The vast facility – three times the size of Paris – is 3,000 miles from the UK but the fall-out from the attacks risks turbo-charging the impact of the Middle East war on almost every household here.
Just 1% of the UK’s gas supplies came from Qatar last year, suggesting on the face of it we have little to fear. But while there’s no danger of any UK gas shortages for now, we still risk being hit hard by a global surge in wholesale prices.
After decades of drawing on North Sea gas, the UK now has the import the majority of its needs, a figure set to rise dramatically in the decades to come.
Just one undersea pipeline, Langeled, which connects Norway with the Easington terminal near Hull, is responsible for over 50% of the UK’s gas imports. Existing contracts means supplies via this route should be protected.
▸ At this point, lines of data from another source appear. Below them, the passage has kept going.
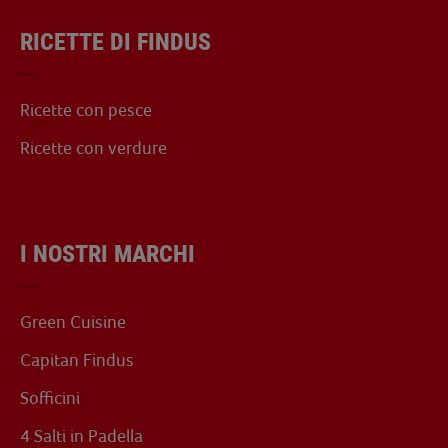
RICETTE DI FINDUS
Ricette con pesce
Ricette con verdure
I NOSTRI MARCHI
Green Cuisine
Capitan Findus
Sofficini
4 Salti in Padella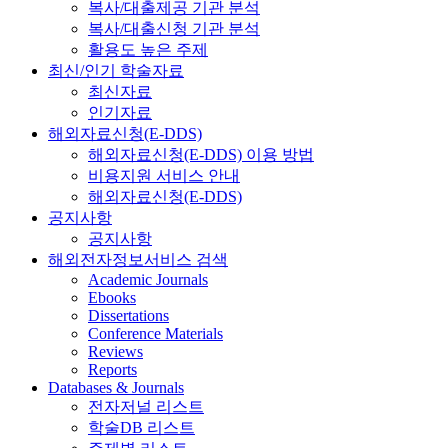
복사/대출제공 기관 분석
복사/대출신청 기관 분석
활용도 높은 주제
최신/인기 학술자료
최신자료
인기자료
해외자료신청(E-DDS)
해외자료신청(E-DDS) 이용 방법
비용지원 서비스 안내
해외자료신청(E-DDS)
공지사항
공지사항
해외전자정보서비스 검색
Academic Journals
Ebooks
Dissertations
Conference Materials
Reviews
Reports
Databases & Journals
전자저널 리스트
학술DB 리스트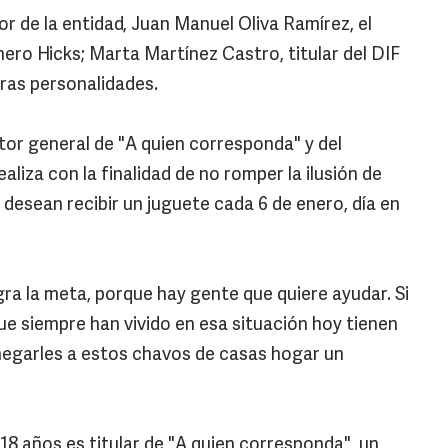
r de la entidad, Juan Manuel Oliva Ramírez, el
ro Hicks; Marta Martínez Castro, titular del DIF
otras personalidades.
tor general de "A quien corresponda" y del
liza con la finalidad de no romper la ilusión de
desean recibir un juguete cada 6 de enero, día en
ogra la meta, porque hay gente que quiere ayudar. Si
ue siempre han vivido en esa situación hoy tienen
egarles a estos chavos de casas hogar un
18 años es titular de "A quien corresponda", un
But gas is a globally traded commodity, with those willing and able to pay the most at the front of the queue. That risks a bun fight between countries around the world to bag the vital supplies they need. It raises the prospect of the UK having to slog it out with the likes of China, the world’s second biggest economy, if things get tight.
And while pipelines with Norway and Europe give the UK some certainty, supertankers packed with LNG can be rerouted at will to whoever has the deepest pockets.
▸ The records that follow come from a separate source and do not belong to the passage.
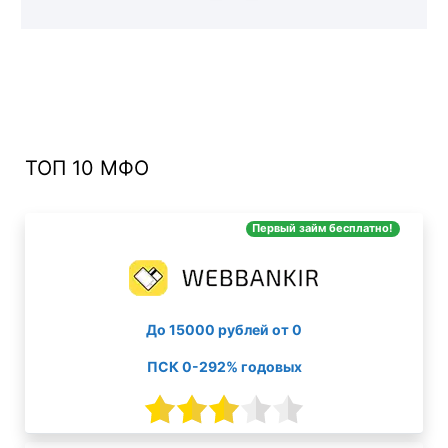
ТОП 10 МФО
Первый займ бесплатно!
До 15000 рублей от 0
ПСК 0-292% годовых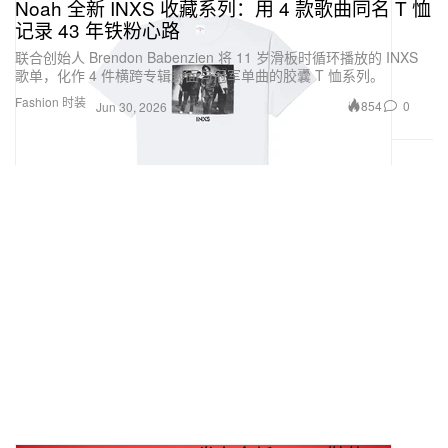
Noah 全新 INXS 收藏系列：用 4 款歌曲同名 T 恤
记录 43 年铁粉心路
联合创始人 Brendon Babenzien 将 11 岁滑板时循环播放的 INXS
歌单，化作 4 件横跨专辑封面与冠军单曲的胶囊 T 恤系列。
Fashion 时装
854
0
Jun 30, 2026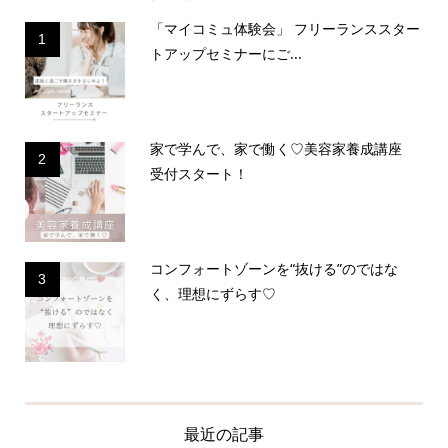
「マイコミュ体験会」 フリーランススター
1
トアップセミナーにご...
家で学んで、家で働く♡美容家養成講座
2
受付スタート！
コンフォートゾーンを“抜ける”のではな
3
く、理想にずらす♡
最近の記事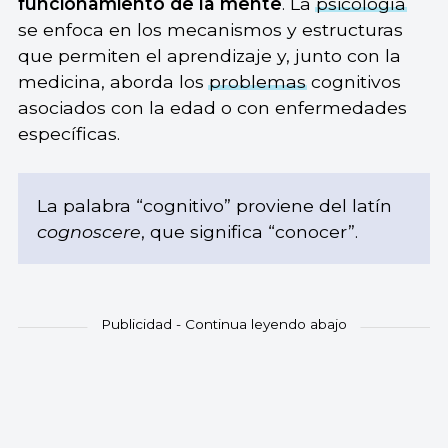
funcionamiento de la mente
. La
psicología
se enfoca en los mecanismos y estructuras
que permiten el aprendizaje y, junto con la
medicina, aborda los
problemas
cognitivos
asociados con la edad o con enfermedades
específicas.
La palabra “cognitivo” proviene del latín
cognoscere
, que significa “conocer”.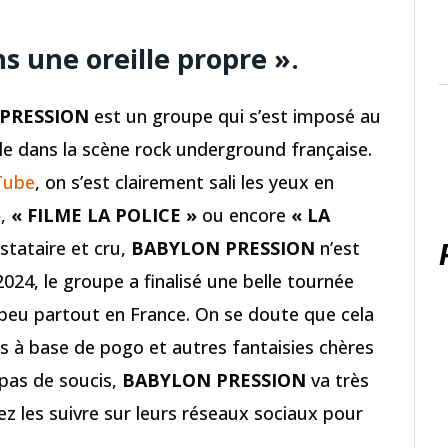
s une oreille propre ».
PRESSION
est un groupe qui s’est imposé au
e dans la scène rock underground française.
Tube
, on s’est clairement sali les yeux en
»
,
« FILME LA POLICE »
ou encore
« LA
stataire et cru,
BABYLON PRESSION
n’est
024, le groupe a finalisé une belle tournée
peu partout en France. On se doute que cela
s à base de pogo et autres fantaisies chères
 pas de soucis,
BABYLON PRESSION
va très
z les suivre sur leurs réseaux sociaux pour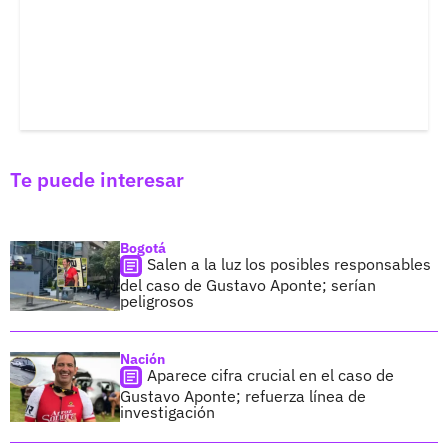
Te puede interesar
Bogotá
Salen a la luz los posibles responsables
del caso de Gustavo Aponte; serían
peligrosos
Nación
Aparece cifra crucial en el caso de
Gustavo Aponte; refuerza línea de
investigación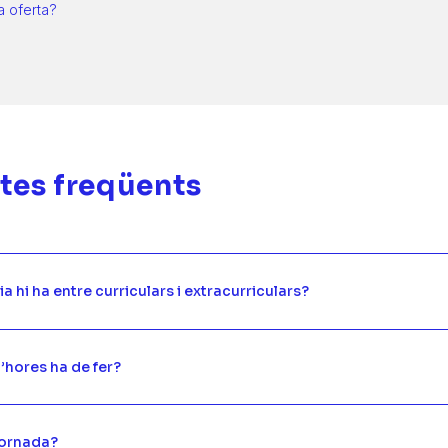
a oferta?
tes freqüents
a hi ha entre curriculars i extracurriculars?
hores ha de fer?
jornada?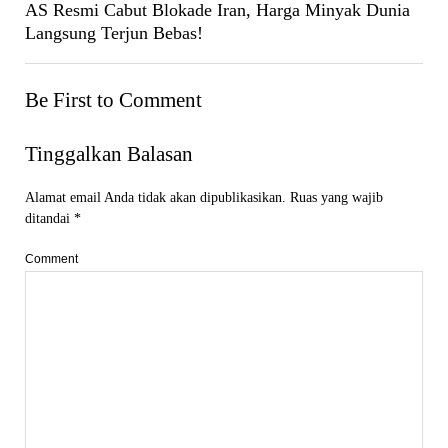
AS Resmi Cabut Blokade Iran, Harga Minyak Dunia
Langsung Terjun Bebas!
Be First to Comment
Tinggalkan Balasan
Alamat email Anda tidak akan dipublikasikan.
Ruas yang wajib
ditandai
*
Comment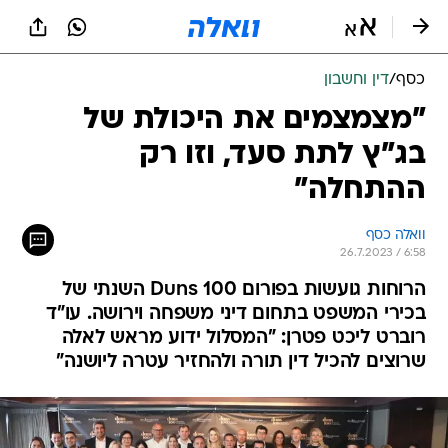
כסף
/
דין וחשבון
"מצמצמים את היכולת של
בג"ץ לתת סעד, וזו רק
ההתחלה"
וואלה כסף
26.7.2023 / 6:58
הרוחות גועשות בפורום Duns 100 השנתי של
בכירי המשפט בתחום דיני משפחה וירושה. עו"ד
רוברט ליכט פטרן: "המסלול ידוע מראש לאלה
שרוצים להכיל דין תורה ולהחזיר עטרה ליושנה"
Other big LNG producers include Angola, Trinidad and Algeria. But the UK’s number one source of LNG is the US, and gas produced by the controversial fracking process.
Soaring gas prices are set to deliver a windfall for American’s energy giants, and hence Donald Trump’s confers. This reliance on the US exposes another front on strained relations between Trump and the UK government.
The scale of the impact of soaring wholesale gas prices is hard to nail down just yet, but some experts have estimated it could hike energy bills by £300 to £500 a year.
Any increase of that scale from the summer onwards would make it almost inevitable that the government would step in with some form of emergency bill support, only adding to the nation’s colossal national debt.
Yet even if the Middle East conflict were resolved soon – something that appears increasingly unlikely – the shockwaves could be felt for many months, or even years, to come.
Anne-Sophie Corbeau, a former head of gas analysis at BP, called the attack on Qatar’s Ras Laffan complex an “Armageddon scenario”.
In normal times, a fifth of the world’s LNG flows through the site, yet its owners have warned the scale of the damage means it could take three to five years to repair.
With every day that goes by, and the prospect of any resolution to the conflict fades, so too does the risk that the world is on the precipice of another economic calamity.
As ever at such times, there will be winners: alarmingly, they include Russia’s President Putin and funding for his brutal war on Ukraine. The losers are the countless number of households hit with soaring bills or plunged into poverty.